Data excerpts
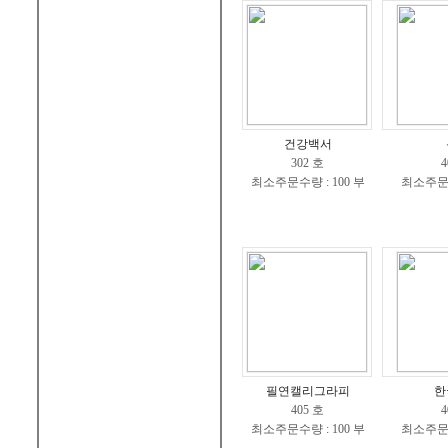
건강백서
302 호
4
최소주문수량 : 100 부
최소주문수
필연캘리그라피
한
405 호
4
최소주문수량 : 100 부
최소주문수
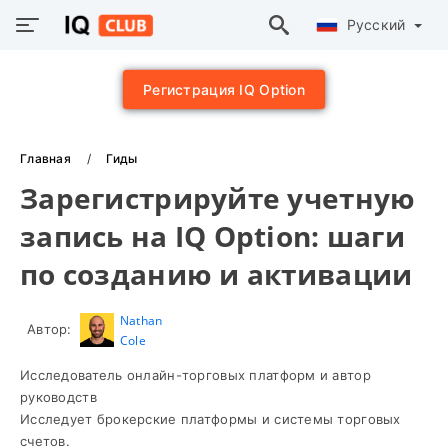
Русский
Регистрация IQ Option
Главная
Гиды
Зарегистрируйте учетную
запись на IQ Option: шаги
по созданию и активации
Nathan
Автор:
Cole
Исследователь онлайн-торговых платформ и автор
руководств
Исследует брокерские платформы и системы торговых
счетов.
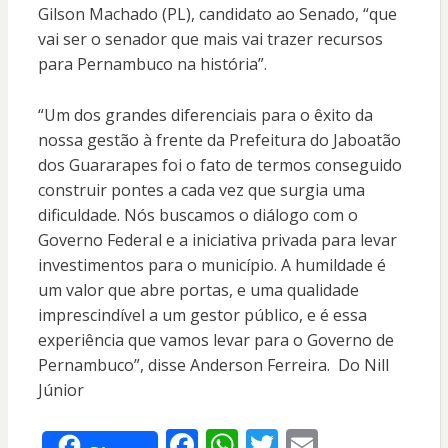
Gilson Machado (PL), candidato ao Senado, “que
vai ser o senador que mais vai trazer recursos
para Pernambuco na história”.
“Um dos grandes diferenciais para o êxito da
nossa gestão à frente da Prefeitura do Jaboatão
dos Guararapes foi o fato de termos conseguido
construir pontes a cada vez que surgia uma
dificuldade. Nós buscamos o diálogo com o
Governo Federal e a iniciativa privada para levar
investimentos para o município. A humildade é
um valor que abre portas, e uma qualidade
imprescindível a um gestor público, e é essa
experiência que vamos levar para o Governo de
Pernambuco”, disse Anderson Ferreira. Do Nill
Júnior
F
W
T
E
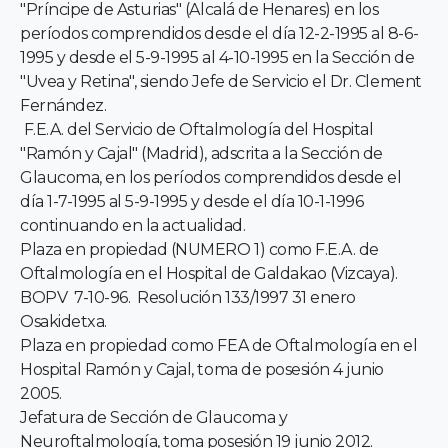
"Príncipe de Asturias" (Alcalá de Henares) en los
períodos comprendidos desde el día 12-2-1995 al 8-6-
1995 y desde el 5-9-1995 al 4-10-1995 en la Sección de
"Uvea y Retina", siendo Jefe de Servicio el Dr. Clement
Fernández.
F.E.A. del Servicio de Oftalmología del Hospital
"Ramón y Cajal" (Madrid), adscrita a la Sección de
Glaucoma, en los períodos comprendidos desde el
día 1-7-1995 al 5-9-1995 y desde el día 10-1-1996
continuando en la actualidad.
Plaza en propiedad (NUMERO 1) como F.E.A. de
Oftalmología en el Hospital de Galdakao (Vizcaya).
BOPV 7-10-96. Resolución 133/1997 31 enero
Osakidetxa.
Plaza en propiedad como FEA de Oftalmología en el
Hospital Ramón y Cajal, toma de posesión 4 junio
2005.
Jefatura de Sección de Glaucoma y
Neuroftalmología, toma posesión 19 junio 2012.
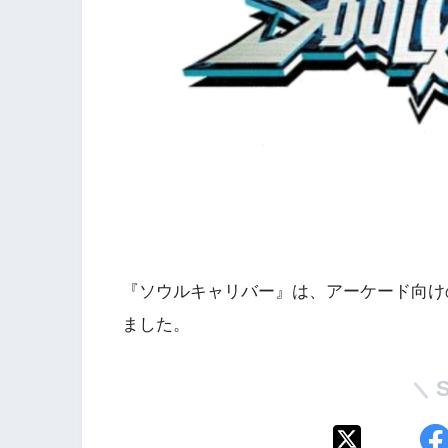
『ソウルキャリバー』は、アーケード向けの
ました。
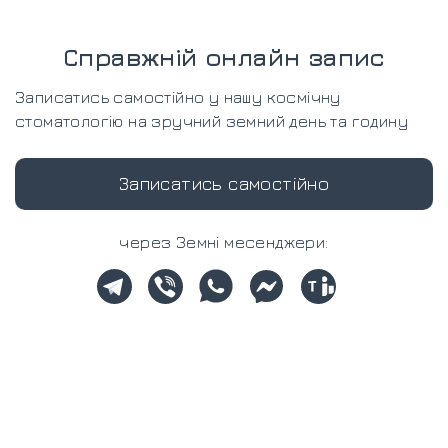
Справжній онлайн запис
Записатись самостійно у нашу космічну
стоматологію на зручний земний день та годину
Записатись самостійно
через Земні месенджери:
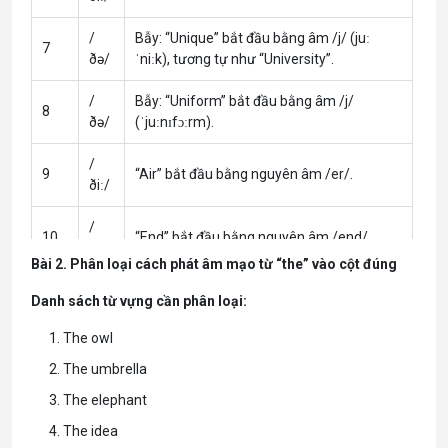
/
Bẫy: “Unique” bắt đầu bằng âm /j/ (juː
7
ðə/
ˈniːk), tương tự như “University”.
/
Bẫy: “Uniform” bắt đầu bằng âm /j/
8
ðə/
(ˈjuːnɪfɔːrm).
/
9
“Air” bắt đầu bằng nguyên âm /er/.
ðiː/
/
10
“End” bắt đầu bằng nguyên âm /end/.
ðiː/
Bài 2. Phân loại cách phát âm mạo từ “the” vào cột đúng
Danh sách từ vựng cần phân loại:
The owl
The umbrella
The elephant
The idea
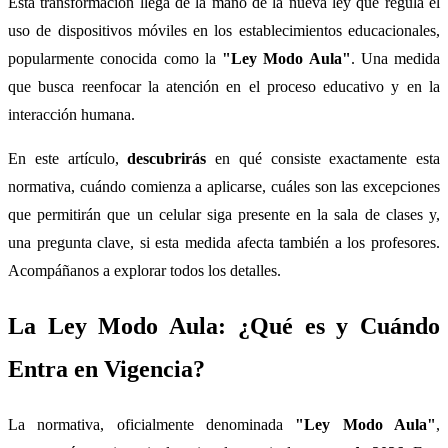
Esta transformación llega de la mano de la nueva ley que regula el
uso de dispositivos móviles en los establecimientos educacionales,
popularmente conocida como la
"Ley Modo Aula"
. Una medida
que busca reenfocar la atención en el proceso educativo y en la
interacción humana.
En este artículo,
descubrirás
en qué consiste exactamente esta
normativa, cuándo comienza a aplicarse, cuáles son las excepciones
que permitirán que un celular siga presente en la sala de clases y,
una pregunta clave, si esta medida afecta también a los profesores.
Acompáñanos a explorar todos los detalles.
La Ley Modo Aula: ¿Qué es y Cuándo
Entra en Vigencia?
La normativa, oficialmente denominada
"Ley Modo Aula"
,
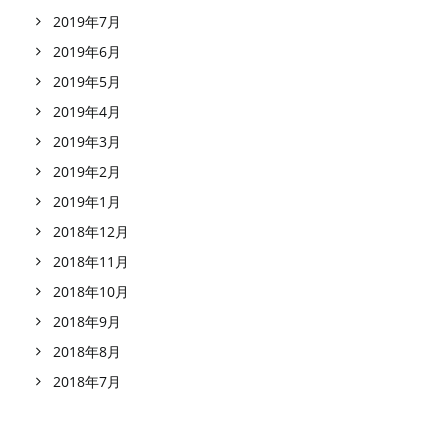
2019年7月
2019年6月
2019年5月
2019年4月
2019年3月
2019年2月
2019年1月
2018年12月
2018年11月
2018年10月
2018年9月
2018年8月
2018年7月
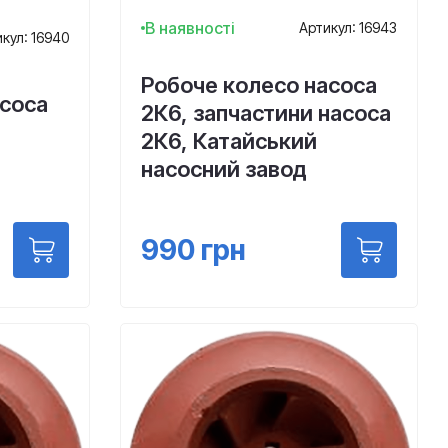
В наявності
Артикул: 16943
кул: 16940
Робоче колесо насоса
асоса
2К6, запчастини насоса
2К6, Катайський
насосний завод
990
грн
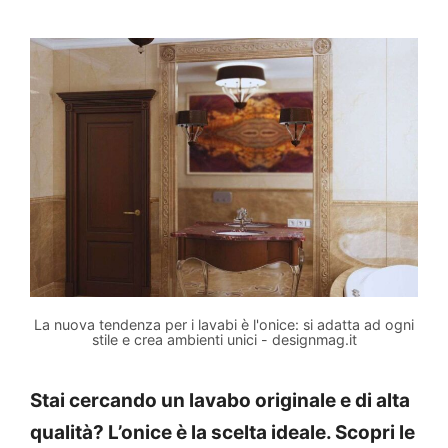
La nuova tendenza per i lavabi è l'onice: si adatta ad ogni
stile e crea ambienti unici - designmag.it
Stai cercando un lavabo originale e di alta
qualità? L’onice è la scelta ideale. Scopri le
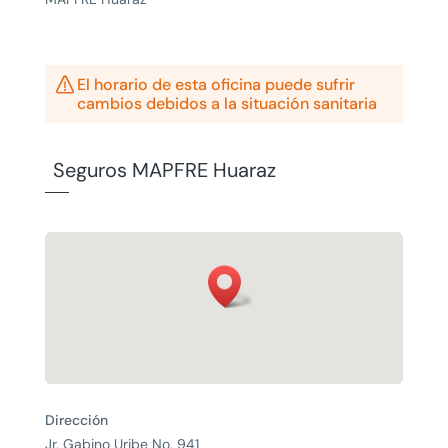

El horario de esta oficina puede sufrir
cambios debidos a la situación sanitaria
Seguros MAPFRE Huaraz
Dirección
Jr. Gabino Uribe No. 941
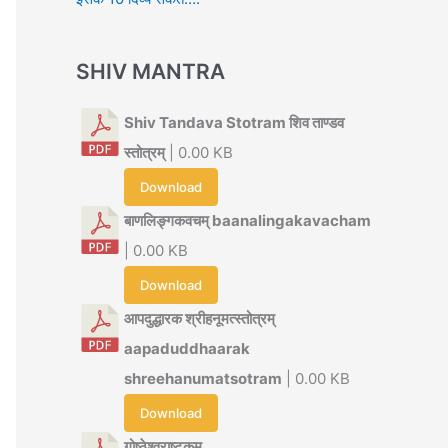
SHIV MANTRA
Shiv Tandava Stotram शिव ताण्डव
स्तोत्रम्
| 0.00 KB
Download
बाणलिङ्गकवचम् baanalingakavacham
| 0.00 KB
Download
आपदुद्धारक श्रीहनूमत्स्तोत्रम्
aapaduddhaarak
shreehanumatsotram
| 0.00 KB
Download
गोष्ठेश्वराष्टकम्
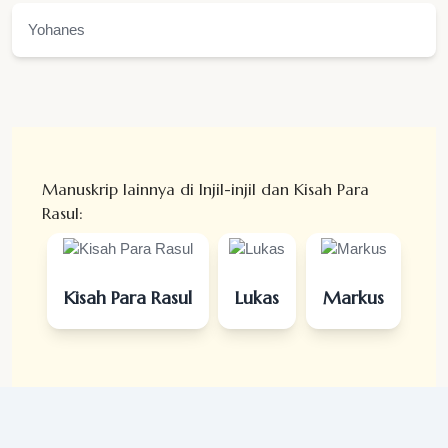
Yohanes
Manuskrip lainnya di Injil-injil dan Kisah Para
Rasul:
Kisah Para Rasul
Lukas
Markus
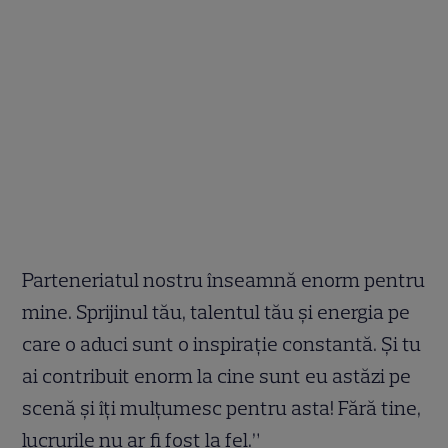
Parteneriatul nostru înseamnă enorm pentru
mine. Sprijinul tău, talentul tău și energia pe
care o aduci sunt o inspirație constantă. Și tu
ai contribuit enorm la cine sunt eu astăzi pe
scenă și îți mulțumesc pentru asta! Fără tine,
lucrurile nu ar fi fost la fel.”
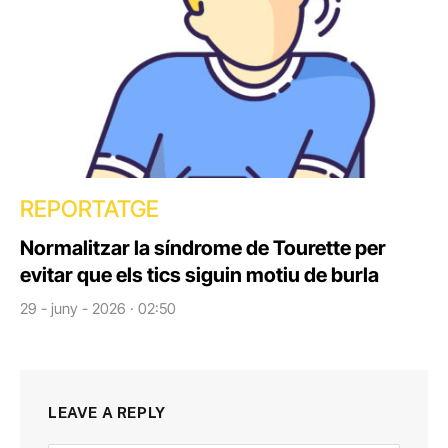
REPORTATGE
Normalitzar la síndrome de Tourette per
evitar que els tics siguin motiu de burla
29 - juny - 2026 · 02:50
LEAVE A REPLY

**Work required**:
When you retype the data above, match every line exactly and leave the pictures behind.

**Task answer**:
건강백서
302 호
4
최소주문수량 : 100 부
최소주문수
필연캘리그라피
한
405 호
4
최소주문수량 : 100 부
최소주문수
Русский
Регистрация IQ Option
Главная
Гиды
Зарегистрируйте учетную
запись на IQ Option: шаги
по созданию и активации
Nathan
Автор:
Cole
Исследователь онлайн-торговых платформ и автор
руководств
Исследует брокерские платформы и системы торговых
счетов.
Gilson Machado (PL), candidato ao Senado, “que
vai ser o senador que mais vai trazer recursos
para Pernambuco na história”.
“Um dos grandes diferenciais para o êxito da
nossa gestão à frente da Prefeitura do Jaboatão
dos Guararapes foi o fato de termos conseguido
construir pontes a cada vez que surgia uma
dificuldade. Nós buscamos o diálogo com o
Governo Federal e a iniciativa privada para levar
investimentos para o município. A humildade é
um valor que abre portas, e uma qualidade
imprescindível a um gestor público, e é essa
experiência que vamos levar para o Governo de
Pernambuco”, disse Anderson Ferreira. Do Nill
Júnior
F
W
T
E
"Príncipe de Asturias" (Alcalá de Henares) en los
períodos comprendidos desde el día 12-2-1995 al 8-6-
1995 y desde el 5-9-1995 al 4-10-1995 en la Sección de
"Uvea y Retina", siendo Jefe de Servicio el Dr. Clement
Fernández.
F.E.A. del Servicio de Oftalmología del Hospital
"Ramón y Cajal" (Madrid), adscrita a la Sección de
Glaucoma, en los períodos comprendidos desde el
día 1-7-1995 al 5-9-1995 y desde el día 10-1-1996
continuando en la actualidad.
Plaza en propiedad (NUMERO 1) como F.E.A. de
Oftalmología en el Hospital de Galdakao (Vizcaya).
BOPV 7-10-96. Resolución 133/1997 31 enero
Osakidetxa.
Plaza en propiedad como FEA de Oftalmología en el
Hospital Ramón y Cajal, toma de posesión 4 junio
2005.
Jefatura de Sección de Glaucoma y
Neuroftalmología, toma posesión 19 junio 2012.
『ソウルキャリバー』は、アーケード向けの
ました。
Справжній онлайн запис
Записатись самостійно у нашу космічну
стоматологію на зручний земний день та годину
Записатись самостійно
через Земні месенджери:
/
Bẫy: “Unique” bắt đầu bằng âm /j/ (juː
7
ðə/
ˈniːk), tương tự như “University”.
/
Bẫy: “Uniform” bắt đầu bằng âm /j/
8
ðə/
(ˈjuːnɪfɔːrm).
/
9
“Air” bắt đầu bằng nguyên âm /er/.
ðiː/
/
10
“End” bắt đầu bằng nguyên âm /end/.
ðiː/
Bài 2. Phân loại cách phát âm mạo từ “the” vào cột đúng
Danh sách từ vựng cần phân loại:
The owl
The umbrella
The elephant
The idea
Esta transformación llega de la mano de la nueva ley que regula el
uso de dispositivos móviles en los establecimientos educacionales,
popularmente conocida como la
"Ley Modo Aula"
. Una medida
que busca reenfocar la atención en el proceso educativo y en la
interacción humana.
En este artículo,
descubrirás
en qué consiste exactamente esta
normativa, cuándo comienza a aplicarse, cuáles son las excepciones
que permitirán que un celular siga presente en la sala de clases y,
una pregunta clave, si esta medida afecta también a los profesores.
Acompáñanos a explorar todos los detalles.
La Ley Modo Aula: ¿Qué es y Cuándo
Entra en Vigencia?
La normativa, oficialmente denominada
"Ley Modo Aula"
,
2019年7月
2019年6月
2019年5月
2019年4月
2019年3月
2019年2月
2019年1月
2018年12月
2018年11月
2018年10月
2018年9月
2018年8月
2018年7月
В наявності
Артикул: 16943
кул: 16940
Робоче колесо насоса
асоса
2К6, запчастини насоса
2К6, Катайський
насосний завод
990
грн
La nuova tendenza per i lavabi è l'onice: si adatta ad ogni
stile e crea ambienti unici - designmag.it
Stai cercando un lavabo originale e di alta
qualità? L’onice è la scelta ideale. Scopri le

El horario de esta oficina puede sufrir
cambios debidos a la situación sanitaria
Seguros MAPFRE Huaraz
Dirección
Jr. Gabino Uribe No. 941
SHIV MANTRA
Shiv Tandava Stotram शिव ताण्डव
स्तोत्रम्
| 0.00 KB
Download
बाणलिङ्गकवचम् baanalingakavacham
| 0.00 KB
Download
आपदुद्धारक श्रीहनूमत्स्तोत्रम्
aapaduddhaarak
shreehanumatsotram
| 0.00 KB
Download
गोष्ठेश्वराष्टकम्
Yohanes
Manuskrip lainnya di Injil-injil dan Kisah Para
Rasul:
Kisah Para Rasul
Lukas
Markus
Parteneriatul nostru înseamnă enorm pentru
mine. Sprijinul tău, talentul tău și energia pe
care o aduci sunt o inspirație constantă. Și tu
ai contribuit enorm la cine sunt eu astăzi pe
scenă și îți mulțumesc pentru asta! Fără tine,
lucrurile nu ar fi fost la fel.”
REPORTATGE
Normalitzar la síndrome de Tourette per
evitar que els tics siguin motiu de burla
29 - juny - 2026 · 02:50
LEAVE A REPLY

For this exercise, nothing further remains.